Excitement, Opportunity and Understanding
by Mariah Sockabasin, Workshop Facilitator
Art is not just a part of our culture, it is our culture.
For years, for generations it has been how we tell stories, how we put food on the table, how we express ourselves. With 1 in 7 New Brunswickers being Indigenous, it is important that investments are made to ensure arts and cultural development in New Brunswick’s First Nation’s communities. Through this PETL Grant, we now have the opportunity to work towards a more stable platform for supporting Indigenous artists. This is a huge win for Indigenous Artists, and I am so excited to be a part of it. There is a shift happening, an awakening. I feel truly blessed to be able to work with such talented artists across the province.
I grew up watching my elders pound ash, weave baskets, bead, and utilize an entire hunt for its resources. It is important to secure arts and culture by continuing our teachings and passing the traditional knowledge on to our children. It is also important for Indigenous artists that we understand how to succeed in today’s ever-changing environment.
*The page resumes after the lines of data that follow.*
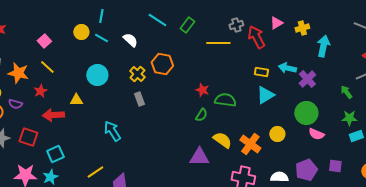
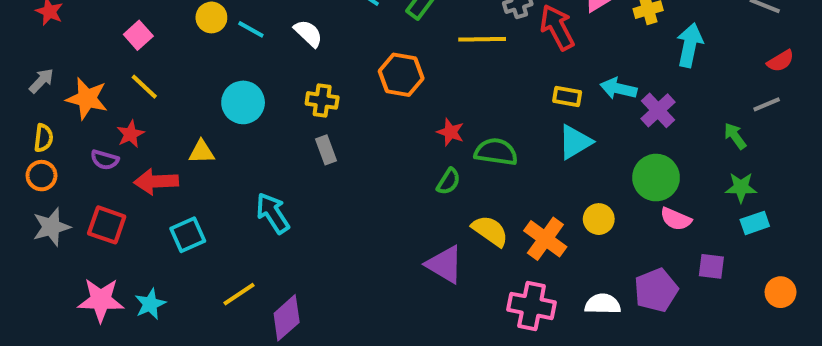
orange hexagon: (162, 64) -> (401, 75), moved
yellow cross: (137, 74) -> (322, 100), turned -35
purple semicircle: (15, 104) -> (105, 160), moved
cyan square: (55, 154) -> (188, 235), moved
purple triangle: (199, 157) -> (445, 264), turned 30
purple square: (335, 166) -> (711, 266), moved

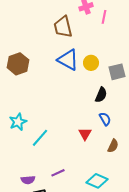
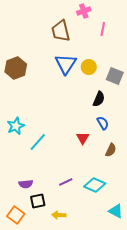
pink line: (104, 17) -> (103, 29), moved
blue triangle: (68, 60) -> (66, 64), turned 35
gray square: (117, 72) -> (115, 76), turned 36
purple line: (58, 173) -> (66, 182), moved

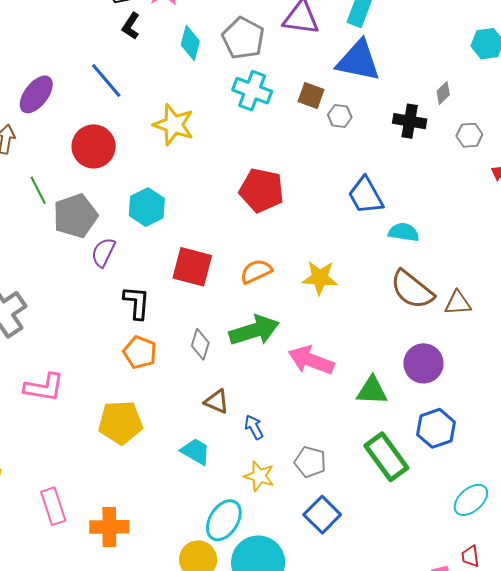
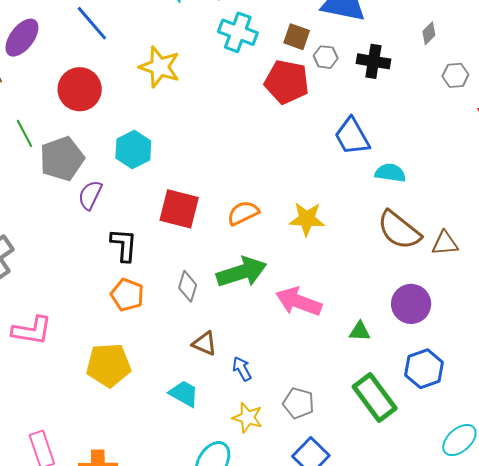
black cross: (410, 121) -> (373, 61), moved
red pentagon: (262, 190) -> (287, 82), moved
green triangle: (372, 391) -> (360, 331), size x0.7

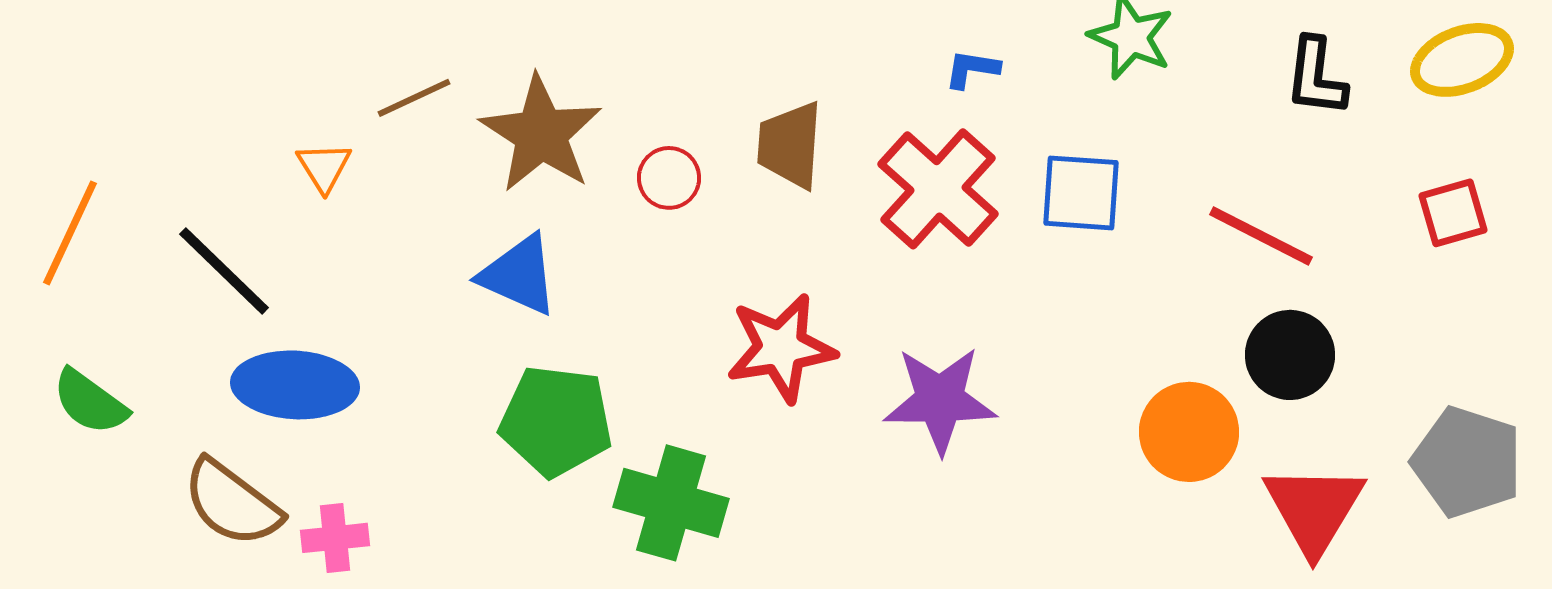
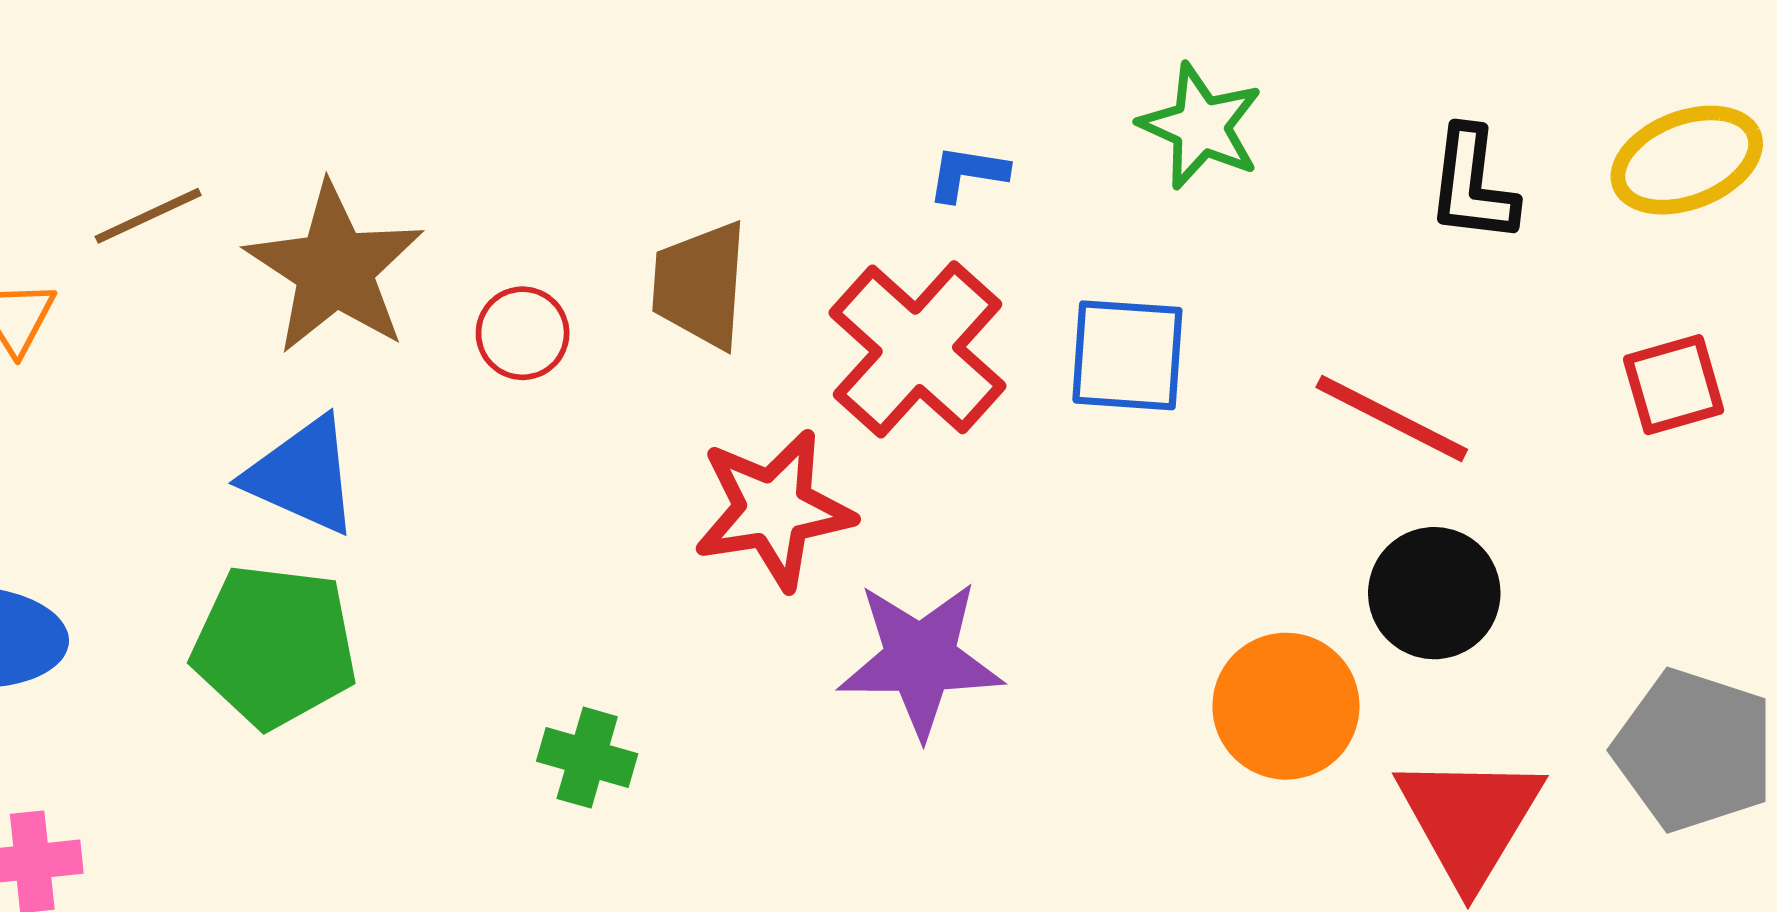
red star: (781, 348) -> (774, 509), moved
green pentagon: (556, 421) -> (274, 646), moved
green cross: (671, 503) -> (587, 758), moved, size x0.6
Over the past three years, artsnb has been conducting Aboriginal Outreach through a JEDI Aboriginal Youth Internship grant. The artsnb Circle of Elders advises the arts board and operational staff on how best to develop initiatives and programs to meet the needs of the community. Through the past three years of outreach, artsnb have built contact with the Indigenous artist community from 40 to nearly 300, and we have a deeper understanding of what next steps need to be taken in order to continue building and strengthening the presence of Indigenous art and culture in New Brunswick and beyond. That’s where I come in . . .
As the new workshop facilitator for artsnb, for the next two years I will be conducting 6 discipline-specific workshops. We will be partnering with Provincial, Atlantic, and National artists and arts organizations to offer a full spectrum of traditional and contemporary Indigenous art practice. Artists will have the opportunity to work hands-on and try new things with their art while being immersed in an atmosphere that is culturally their own. Artists will learn how the art world works in each discipline; build a network of supports, as well as identifying the steps needed for establishing a sustainable art practice.
I believe, if artists take anything from these workshops it will be the drive to continue moving forward with their work, to keep pushing their boundaries and get out of their comfort zone. From this, there will be growth; there will be healing, and most importantly, there will be continuity. People across Canada will know the art of the Aboriginal Peoples of New Brunswick, they will know our story.